Comienza el puente e imagino los correspondientes atascos en las carreteras. Hace tiempo renuncié a viajar en estas fechas: se pasa uno dentro del vehículo demasiadas horas a la ida y a la vuelta como para que el desplazamiento merezca la pena. Decidimos salir una tarde-noche por La Latina. La intención es merendar algo por las tascas y luego tomar alguna copa en un garito e irse pronto a casa, en plan tranquilo, como suele decirse. Lo cual cumplimos. Al contrario de lo que pensaba, las calles y los bares de La Latina no estaban hasta los topes. Supuse que el personal se habría ido hasta el centro, a comprar de todo con complejo de zombie consumista, porque es lo que toca y porque las navidades empiezan más pronto cada año. Probablemente, y en cuanto termine la escritura de este artículo, yo mismo vaya a saciar un poco esa sed de consumo que a todos nos acomete, aunque a mí me pasa durante todo el año: sólo quiero comprar libros; sólo necesito comprar libros, y por tanto no hay diferencia para mí entre abril, junio o diciembre respecto a mis incursiones en las librerías.

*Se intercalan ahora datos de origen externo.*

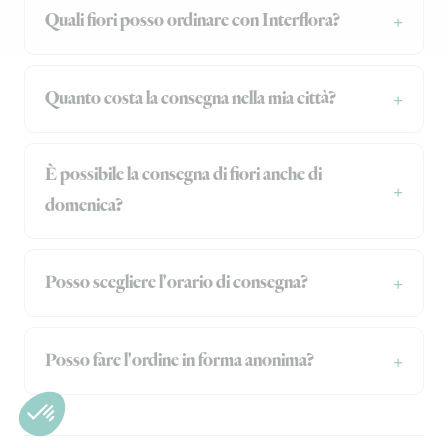
Quali fiori posso ordinare con Interflora?
Quanto costa la consegna nella mia città?
È possibile la consegna di fiori anche di
domenica?
Posso scegliere l'orario di consegna?
Posso fare l'ordine in forma anonima?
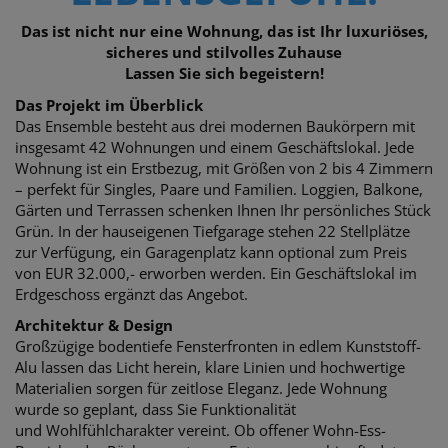
Das ist nicht nur eine Wohnung, das ist Ihr luxuriöses,
sicheres und stilvolles Zuhause
Lassen Sie sich begeistern!
Das Projekt im Überblick
Das Ensemble besteht aus drei modernen Baukörpern mit
insgesamt 42 Wohnungen und einem Geschäftslokal.
Jede
Wohnung ist ein Erstbezug, mit Größen von 2 bis 4 Zimmern
– perfekt für Singles,
Paare und Familien. Loggien, Balkone,
Gärten und Terrassen schenken Ihnen Ihr persönliches Stück
Grün. In der hauseigenen Tiefgarage stehen 22 Stellplätze
zur Verfügung, e
in Garagenplatz kann optional zum Preis
von EUR 32.000,- erworben werden. E
in Geschäftslokal im
Erdgeschoss ergänzt das Angebot.
Architektur & Design
Großzügige bodentiefe Fensterfronten in edlem Kunststoff-
Alu lassen das Licht herein, klare Linien und hochwertige
Materialien
sorgen für zeitlose Eleganz. Jede Wohnung
wurde so geplant, dass Sie Funktionalität
und
Wohlfühlcharakter vereint. Ob offener Wohn-Ess-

Había poca gente, como digo, en La Latina. Tomamos unas tapas, y entonces se me ocurrió ir a Los Pinchos, que es un bar de zamoranos y con menú zamorano. Si no puedes estar en tu tierra, debes estar cerca de ella de alguna manera, y aunque sólo sea una vez a la semana. Allí pedimos unas cañas, una ración de patatas bravas y unos pinchos morunos. El camarero me miraba de reojo, como si me reconociera. Con el picante en la lengua y el ambiente propio de tasca me sentí igual que en casa. Entonces hablamos de nuestra provincia y a mí me acometieron las ganas de salir de farra en Zamora y en Navidad. Para lo cual ya queda menos. Me gusta salir por mi ciudad siempre, pero puede que más en navidades por una razón que quizá he comentado aquí cientos de veces: por el júbilo de los reencuentros. Viejos amigos, antiguos conocidos, familiares, todo eso que ustedes ya saben y conocen a la perfección. La gente se encuentra de año en año y en dos minutos se cuenta la vida, se recuentan las canas o las calvicies y se estudia el rostro del contrario, por ver cuánto ha envejecido y si el tiempo ha causado los mismos estragos que causa en todo el mundo. En uno de los siguientes bares topamos con un grupo de oficinistas recién salidos del trabajo para ir a la cena de despedida con el traje puesto y salir luego de copas, muy ciegos. Las mujeres aguantaban el tipo. Los hombres eran tíos sobrados de kilos y faltos de pelo y llenos de arrugas que se tambaleaban, que no podían mantenerse en pie. Y entonces pensé en esos reportajes televisivos en los que muestran a los adolescentes que andan de botellón como si tuvieran retraso mental, cuando lo único que les ocurre es que tienen menos de veinte años, es decir, la edad de la inmadurez y de la rebeldía. Pero nunca muestran a estos señores de traje y corbata que casi se caen de la silla y dan mal ejemplo. Que beban, pero que mantengan la vertical.
La noche prácticamente terminó cuando nos paramos a ver el rodaje de una escena de la serie española “Gominolas”. Estaban rodando en mi barrio, dos calles más allá de donde vivo. A un tipo encargado de evitar que los curiosos salieran en la escena, le hice la pregunta: “¿Está Kira Miró?” Me dijo que sí y no hice más preguntas. Con eso bastaba. A Kira Miró la vi un día en Chueca y juro que es más rompedora al natural que en la pantalla. Vimos la escena. Estaba ella, muy guapa. Estaban Fernando Tejero y Arturo Valls y tres enanos vestidos de los Blues Brothers.